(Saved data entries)
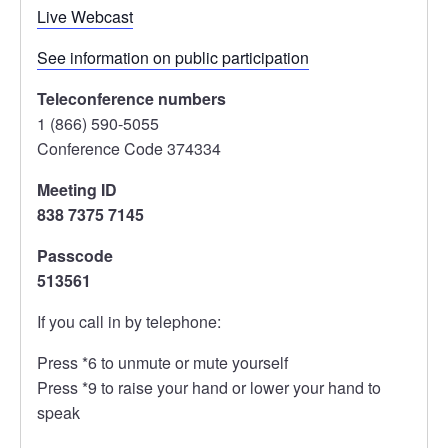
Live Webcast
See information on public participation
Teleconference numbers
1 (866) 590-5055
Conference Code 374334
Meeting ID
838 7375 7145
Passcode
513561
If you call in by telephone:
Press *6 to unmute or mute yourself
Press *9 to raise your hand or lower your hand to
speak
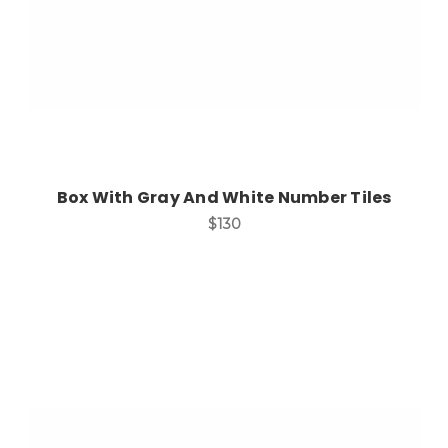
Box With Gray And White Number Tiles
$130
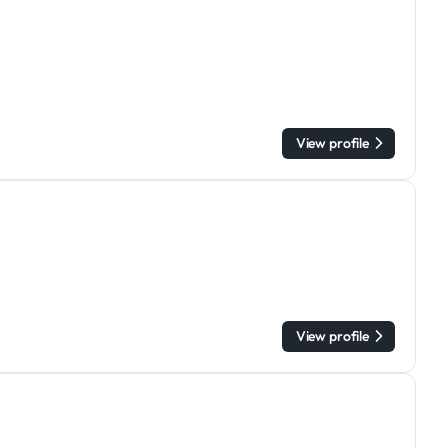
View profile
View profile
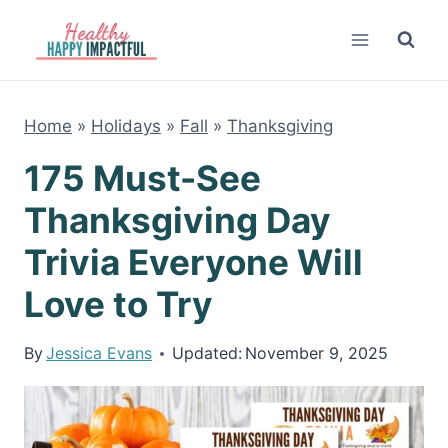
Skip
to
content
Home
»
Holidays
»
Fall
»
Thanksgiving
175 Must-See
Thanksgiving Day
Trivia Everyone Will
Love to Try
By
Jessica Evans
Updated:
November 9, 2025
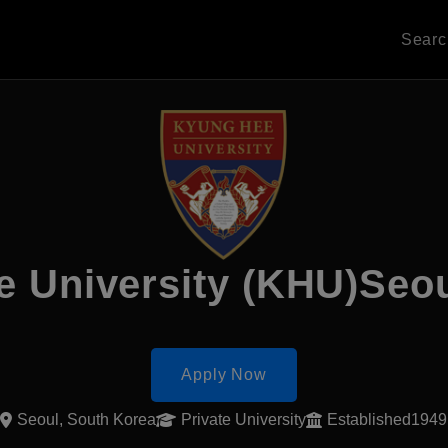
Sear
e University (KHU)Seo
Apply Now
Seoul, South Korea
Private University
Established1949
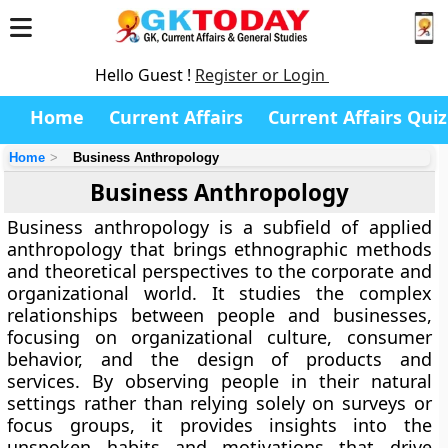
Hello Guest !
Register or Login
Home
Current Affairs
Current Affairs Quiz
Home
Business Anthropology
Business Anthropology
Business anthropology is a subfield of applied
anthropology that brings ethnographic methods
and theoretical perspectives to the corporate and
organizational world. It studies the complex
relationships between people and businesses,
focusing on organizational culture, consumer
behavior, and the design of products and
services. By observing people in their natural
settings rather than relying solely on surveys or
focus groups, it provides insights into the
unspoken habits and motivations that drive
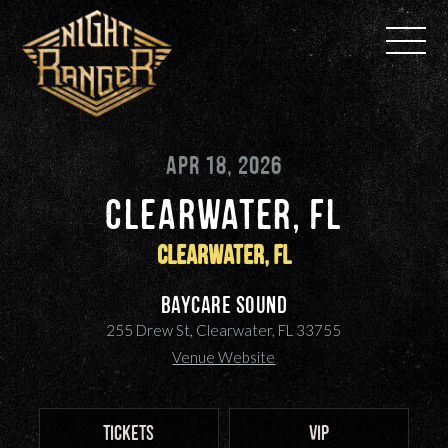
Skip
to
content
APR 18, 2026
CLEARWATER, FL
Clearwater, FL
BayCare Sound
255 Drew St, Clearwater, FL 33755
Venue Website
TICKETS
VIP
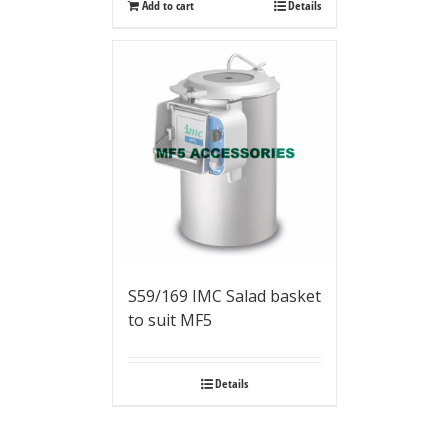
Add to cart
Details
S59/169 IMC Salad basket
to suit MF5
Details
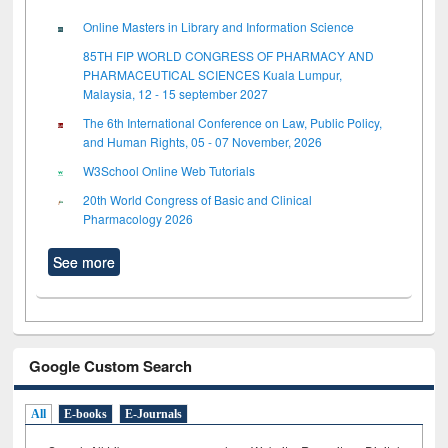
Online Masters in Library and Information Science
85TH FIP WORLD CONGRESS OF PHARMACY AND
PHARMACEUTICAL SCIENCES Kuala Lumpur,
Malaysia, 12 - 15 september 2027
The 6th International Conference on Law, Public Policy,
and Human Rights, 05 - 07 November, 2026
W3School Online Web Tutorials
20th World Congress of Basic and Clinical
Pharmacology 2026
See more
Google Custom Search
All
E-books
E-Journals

▶ [ABOUT THIS EXERCISE]:
Scan the data above; copy every line where "Online" appears.

▶ [TASK RESULT]:
Online Masters in Library and Information Science
W3School Online Web Tutorials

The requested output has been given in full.